Local atomic arrangement and electronic configuration of nanocrystalline zinc oxide hybridized with redoxable 2D lattice of manganese oxide

Abstract

Nanocrystalline zinc oxides were hybridized with the redoxable 2D lattice of layered manganese oxide through a hydrothermal reaction between the colloidal suspension of exfoliated manganese oxide nanosheets and the solution of zinc acetate. According to our analyses using powder X-ray diffraction, field emission-scanning electron microscopic, diffuse reflectance UV - vis, and N 2 adsorption - desorption isotherm measurements, zinc oxide nanoparticles are intercalated in the interlayer space of layered manganese oxide, leading to the formation of 1:1 ordered heterostructure with an expanded basal spacing of ∼ 1.97 nm and expanded surface area of ∼60-70 m 2/g.
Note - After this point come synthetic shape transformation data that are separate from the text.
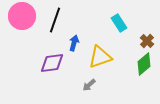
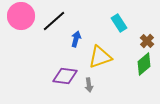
pink circle: moved 1 px left
black line: moved 1 px left, 1 px down; rotated 30 degrees clockwise
blue arrow: moved 2 px right, 4 px up
purple diamond: moved 13 px right, 13 px down; rotated 15 degrees clockwise
gray arrow: rotated 56 degrees counterclockwise
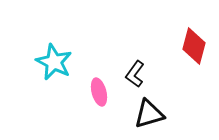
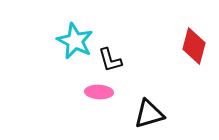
cyan star: moved 21 px right, 21 px up
black L-shape: moved 25 px left, 14 px up; rotated 52 degrees counterclockwise
pink ellipse: rotated 72 degrees counterclockwise
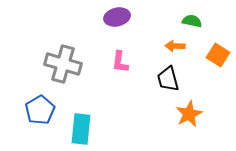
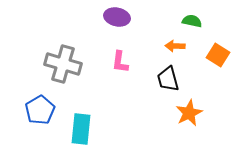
purple ellipse: rotated 25 degrees clockwise
orange star: moved 1 px up
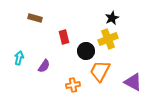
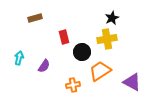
brown rectangle: rotated 32 degrees counterclockwise
yellow cross: moved 1 px left; rotated 12 degrees clockwise
black circle: moved 4 px left, 1 px down
orange trapezoid: rotated 30 degrees clockwise
purple triangle: moved 1 px left
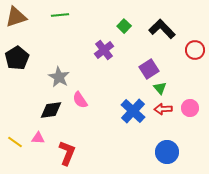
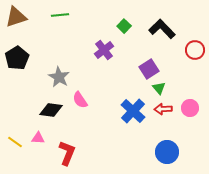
green triangle: moved 1 px left
black diamond: rotated 15 degrees clockwise
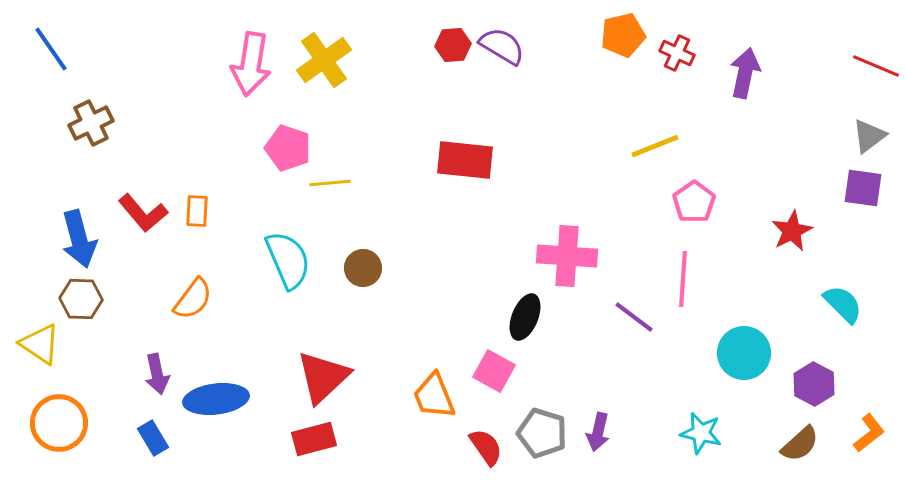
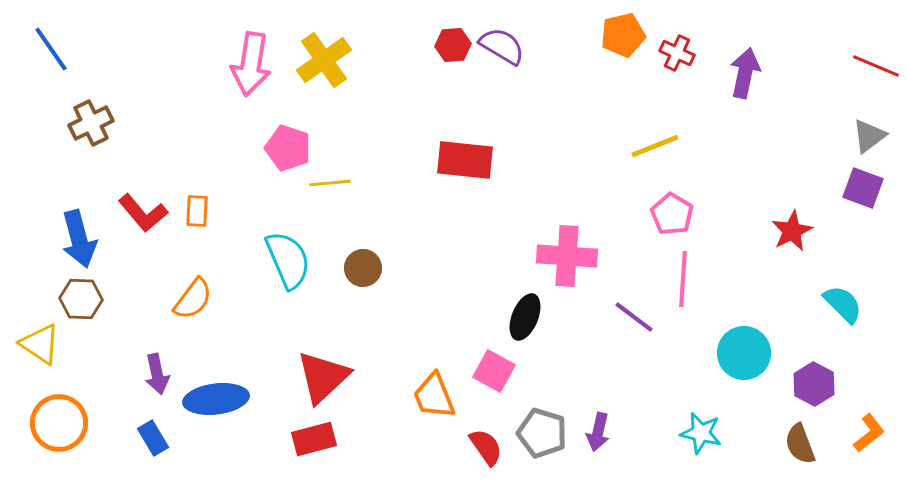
purple square at (863, 188): rotated 12 degrees clockwise
pink pentagon at (694, 202): moved 22 px left, 12 px down; rotated 6 degrees counterclockwise
brown semicircle at (800, 444): rotated 111 degrees clockwise
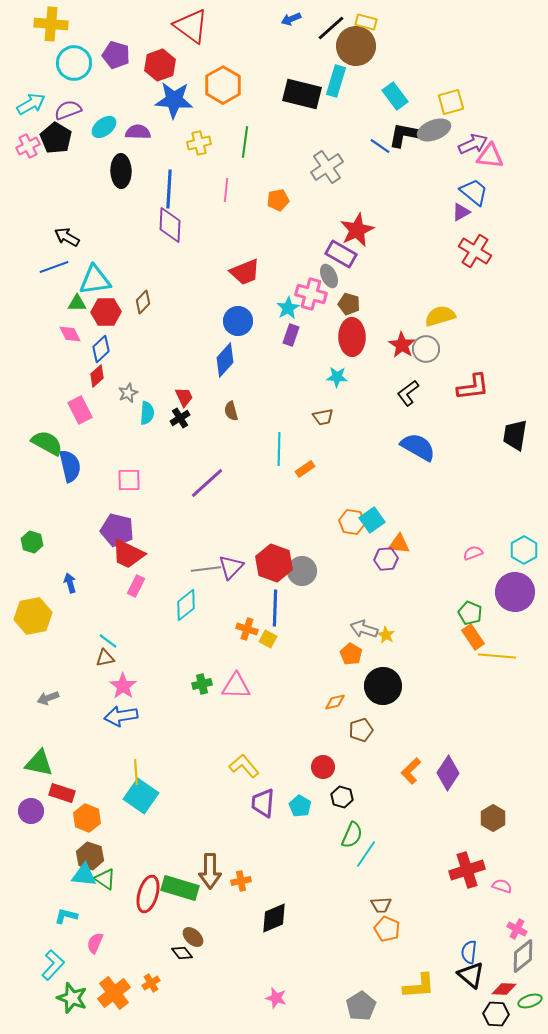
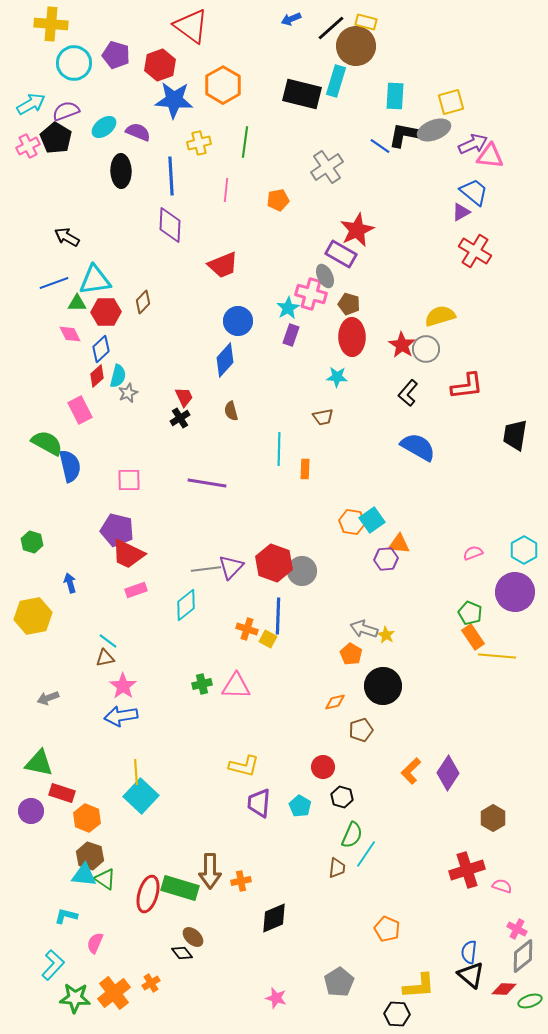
cyan rectangle at (395, 96): rotated 40 degrees clockwise
purple semicircle at (68, 110): moved 2 px left, 1 px down
purple semicircle at (138, 132): rotated 20 degrees clockwise
blue line at (169, 189): moved 2 px right, 13 px up; rotated 6 degrees counterclockwise
blue line at (54, 267): moved 16 px down
red trapezoid at (245, 272): moved 22 px left, 7 px up
gray ellipse at (329, 276): moved 4 px left
red L-shape at (473, 387): moved 6 px left, 1 px up
black L-shape at (408, 393): rotated 12 degrees counterclockwise
cyan semicircle at (147, 413): moved 29 px left, 37 px up; rotated 10 degrees clockwise
orange rectangle at (305, 469): rotated 54 degrees counterclockwise
purple line at (207, 483): rotated 51 degrees clockwise
pink rectangle at (136, 586): moved 4 px down; rotated 45 degrees clockwise
blue line at (275, 608): moved 3 px right, 8 px down
yellow L-shape at (244, 766): rotated 144 degrees clockwise
cyan square at (141, 796): rotated 8 degrees clockwise
purple trapezoid at (263, 803): moved 4 px left
brown trapezoid at (381, 905): moved 44 px left, 37 px up; rotated 80 degrees counterclockwise
green star at (72, 998): moved 3 px right; rotated 16 degrees counterclockwise
gray pentagon at (361, 1006): moved 22 px left, 24 px up
black hexagon at (496, 1014): moved 99 px left
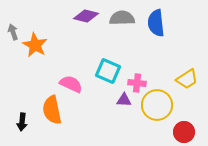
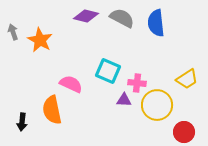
gray semicircle: rotated 30 degrees clockwise
orange star: moved 5 px right, 5 px up
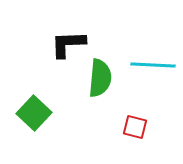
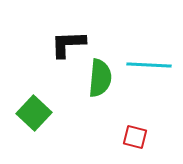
cyan line: moved 4 px left
red square: moved 10 px down
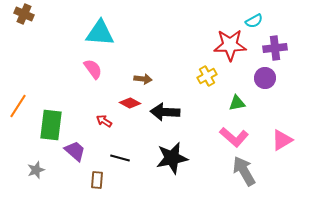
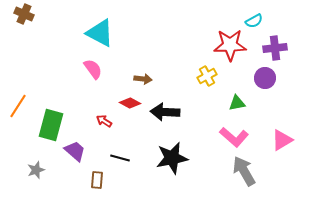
cyan triangle: rotated 24 degrees clockwise
green rectangle: rotated 8 degrees clockwise
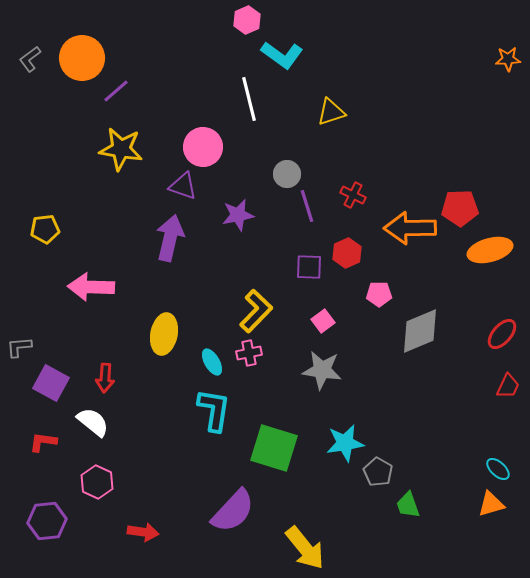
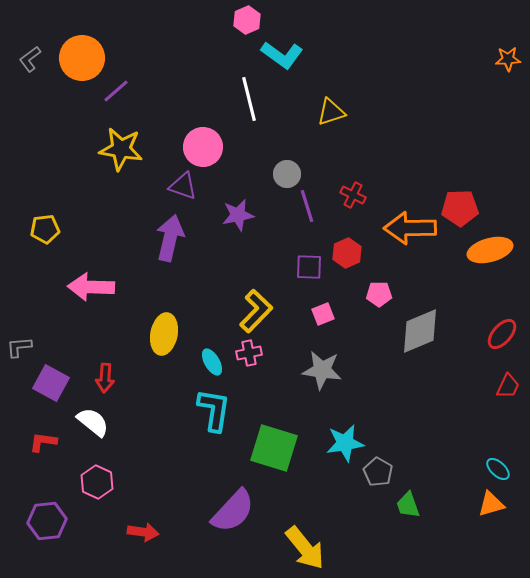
pink square at (323, 321): moved 7 px up; rotated 15 degrees clockwise
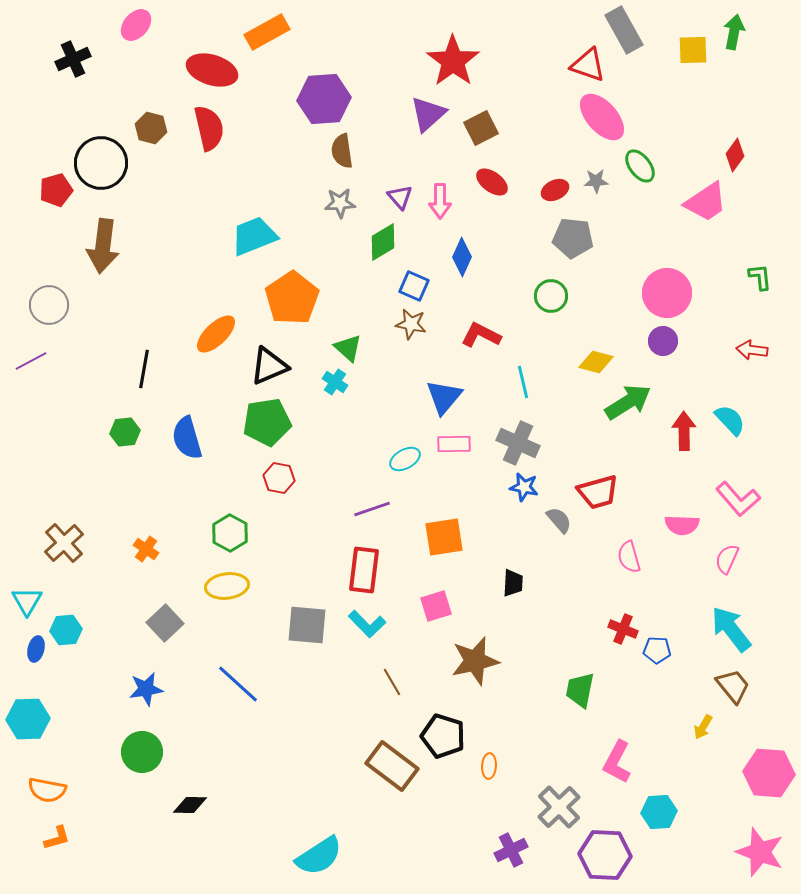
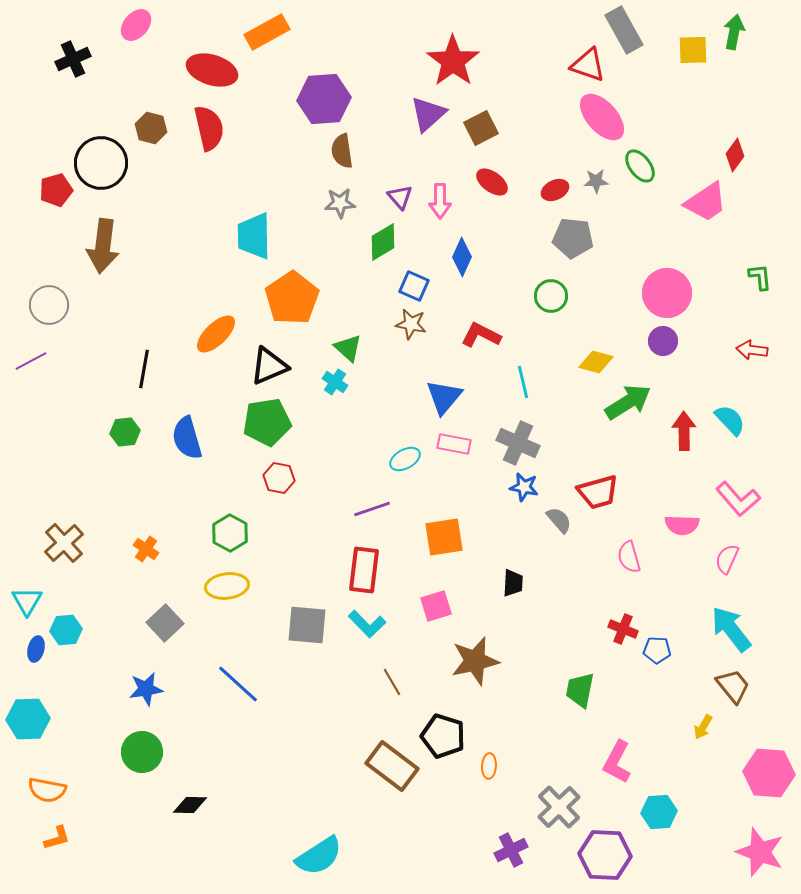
cyan trapezoid at (254, 236): rotated 69 degrees counterclockwise
pink rectangle at (454, 444): rotated 12 degrees clockwise
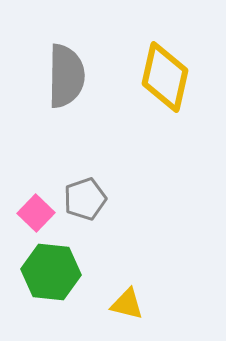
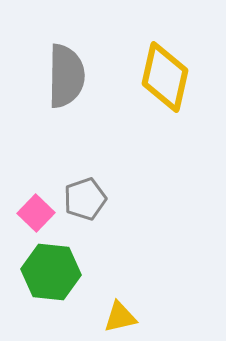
yellow triangle: moved 7 px left, 13 px down; rotated 27 degrees counterclockwise
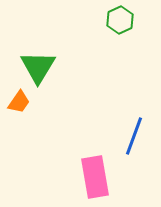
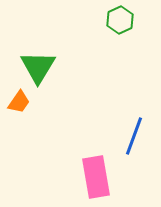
pink rectangle: moved 1 px right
The Zn K-edge X-ray absorption spectroscopic (XAS) analyses clearly demonstrated that zinc ions in the nanohybrids are stabilized in tetrahedral geometry, and a post-calcination process on the as-prepared nanohybrid leads to a structural transformation of guest species from the loosely packed network of ZnO4 tetrahedra to the perfect wurzite-type ordering of ZnO4 tetrahedra. According to the Mn K-edge XAS investigation, the layered manganate lattice consisting of edge-shared MnO 6 octahedra is well maintained with distinct variations of Mn oxidation state upon exfoliation, hybridization, and post-calcination processes. This result underscores the redox capability of the present manganate-based nanohybrid, which is contrasted with the titanate-based intercalation compounds. Judging from their unique heterostructures with redoxable manganese oxide component and expanded surface area, the present nanohybrids are expected to be applicable as electrodes for supercapacitors and lithium batteries, and heterogeneous redox catalysts. © 2007 American Chemical Society.